Penalties and Enforcement
Administrative Penalties
- • Product recalls and market withdrawal
- • Suspension or withdrawal of CE certificates
- • Prohibition on placing devices on market
- • Mandatory corrective actions
- • Public warnings and notifications
Financial Consequences
- • Criminal penalties vary by EU member state
- • Civil liability for patient harm
- • Legal costs and regulatory fees
- • Lost revenue from market restrictions
- • Reputation damage and market loss
Common MDR Questions
Is my health app considered a medical device under MDR?
It depends on the app's intended purpose. If your app diagnoses, treats, prevents, or monitors medical conditions, it's likely a medical device. Apps that only provide general health information or lifestyle tracking typically aren't medical devices. The key test is whether the app has a medical purpose as intended by the manufacturer.

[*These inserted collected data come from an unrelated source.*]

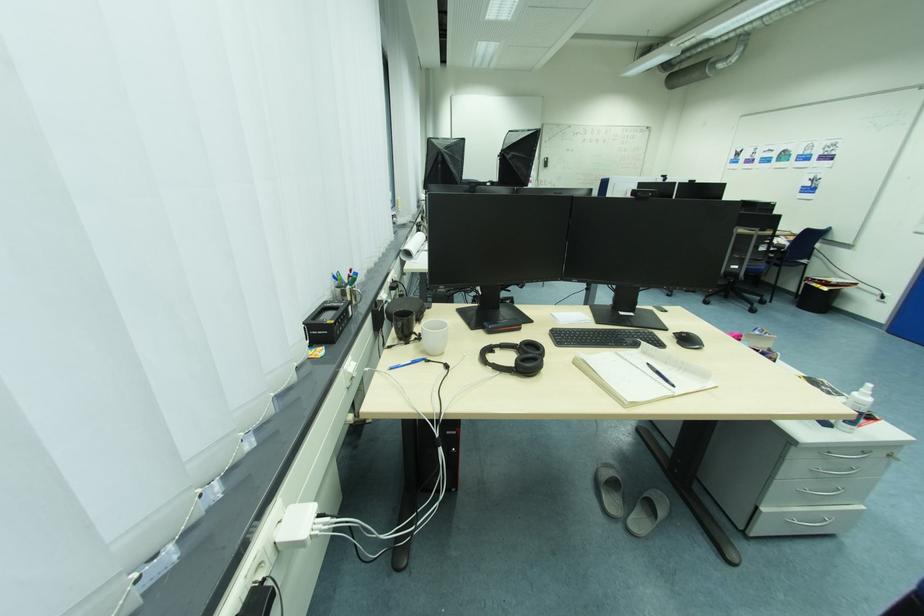 Find the location of a particular element. Image resolution: width=924 pixels, height=616 pixels. blue pen is located at coordinates (407, 363). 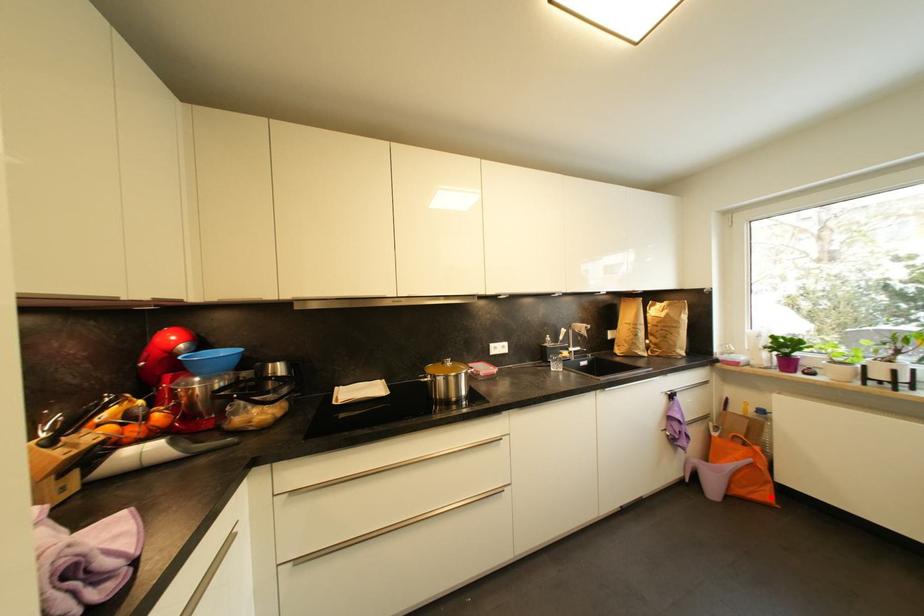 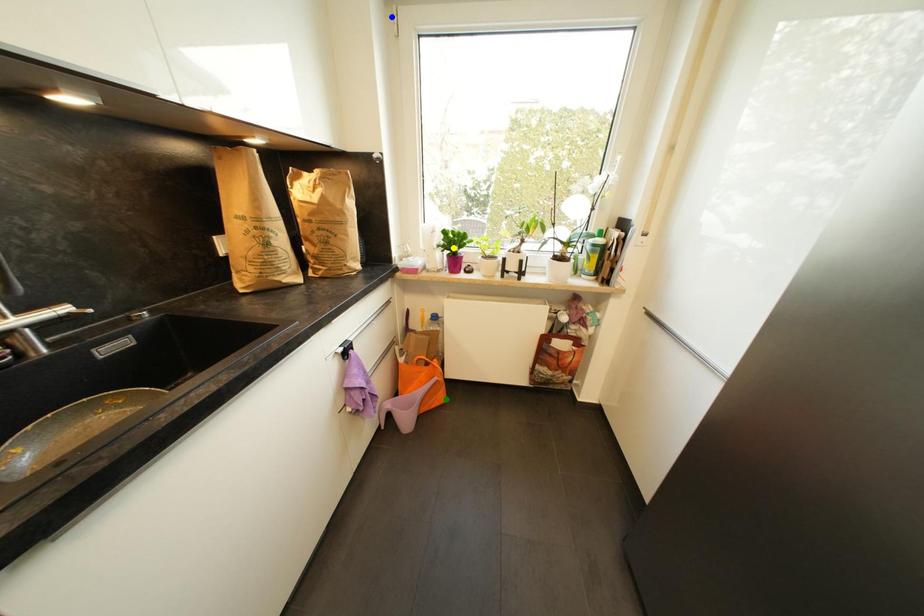 Question: I am providing you with two images of the same scene from different viewpoints. A red point is marked on the first image. You are given multiple points on the second image. Which point in image 2 is actually the same real-world point as the red point in image 1?

Choices:
 (A) green point
 (B) blue point
 (C) yellow point

Answer: (A)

Can I still use devices with MDD certificates?
MDD certificates are being phased out. The validity depends on when the certificate was issued and the device class. Most MDD certificates are no longer valid for new devices placed on the market. Existing devices may continue to be sold until their MDD certificate expires, but no later than May 2024 for most devices.
Do I need a notified body for all medical devices?
No, only for Class I sterile/measuring devices, Class IIa, IIb, and Class III devices. Class I non-sterile devices can be self-declared by the manufacturer. However, the self-declaration process still requires comprehensive technical documentation and compliance with all MDR requirements.
What's the difference between MDR and FDA requirements?
MDR and FDA have different approaches: MDR focuses more on clinical evidence and post-market surveillance, while FDA emphasizes pre-market approval processes. If you're selling globally, you'll need to comply with both, though some clinical data and quality system elements can be shared between the two regulatory systems.